## [Materials provided]
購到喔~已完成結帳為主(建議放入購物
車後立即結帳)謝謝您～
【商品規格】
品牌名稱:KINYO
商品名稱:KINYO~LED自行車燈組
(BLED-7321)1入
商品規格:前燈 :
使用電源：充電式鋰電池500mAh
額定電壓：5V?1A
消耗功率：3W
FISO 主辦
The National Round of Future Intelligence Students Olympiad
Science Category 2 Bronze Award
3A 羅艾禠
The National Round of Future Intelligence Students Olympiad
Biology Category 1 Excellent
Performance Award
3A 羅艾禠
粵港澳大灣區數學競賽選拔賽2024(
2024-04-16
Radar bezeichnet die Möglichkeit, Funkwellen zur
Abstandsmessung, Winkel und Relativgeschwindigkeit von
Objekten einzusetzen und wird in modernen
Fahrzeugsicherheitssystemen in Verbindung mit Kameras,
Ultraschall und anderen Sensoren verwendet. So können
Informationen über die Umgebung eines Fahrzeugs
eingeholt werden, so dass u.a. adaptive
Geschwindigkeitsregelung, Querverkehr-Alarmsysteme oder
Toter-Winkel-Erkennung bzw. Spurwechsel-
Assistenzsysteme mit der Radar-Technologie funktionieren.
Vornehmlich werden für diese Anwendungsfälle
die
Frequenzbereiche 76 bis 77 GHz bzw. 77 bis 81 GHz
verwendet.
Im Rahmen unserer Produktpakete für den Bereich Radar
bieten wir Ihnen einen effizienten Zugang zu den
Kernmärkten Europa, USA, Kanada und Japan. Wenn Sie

## [Exercise requirements]
Your reply should hold all the entries, each repeated without a single change.

## [Your solution]
購到喔~已完成結帳為主(建議放入購物
車後立即結帳)謝謝您～
【商品規格】
品牌名稱:KINYO
商品名稱:KINYO~LED自行車燈組
(BLED-7321)1入
商品規格:前燈 :
使用電源：充電式鋰電池500mAh
額定電壓：5V?1A
消耗功率：3W
FISO 主辦
The National Round of Future Intelligence Students Olympiad
Science Category 2 Bronze Award
3A 羅艾禠
The National Round of Future Intelligence Students Olympiad
Biology Category 1 Excellent
Performance Award
3A 羅艾禠
粵港澳大灣區數學競賽選拔賽2024(
2024-04-16
Radar bezeichnet die Möglichkeit, Funkwellen zur
Abstandsmessung, Winkel und Relativgeschwindigkeit von
Objekten einzusetzen und wird in modernen
Fahrzeugsicherheitssystemen in Verbindung mit Kameras,
Ultraschall und anderen Sensoren verwendet. So können
Informationen über die Umgebung eines Fahrzeugs
eingeholt werden, so dass u.a. adaptive
Geschwindigkeitsregelung, Querverkehr-Alarmsysteme oder
Toter-Winkel-Erkennung bzw. Spurwechsel-
Assistenzsysteme mit der Radar-Technologie funktionieren.
Vornehmlich werden für diese Anwendungsfälle
die
Frequenzbereiche 76 bis 77 GHz bzw. 77 bis 81 GHz
verwendet.
Im Rahmen unserer Produktpakete für den Bereich Radar
bieten wir Ihnen einen effizienten Zugang zu den
Kernmärkten Europa, USA, Kanada und Japan. Wenn Sie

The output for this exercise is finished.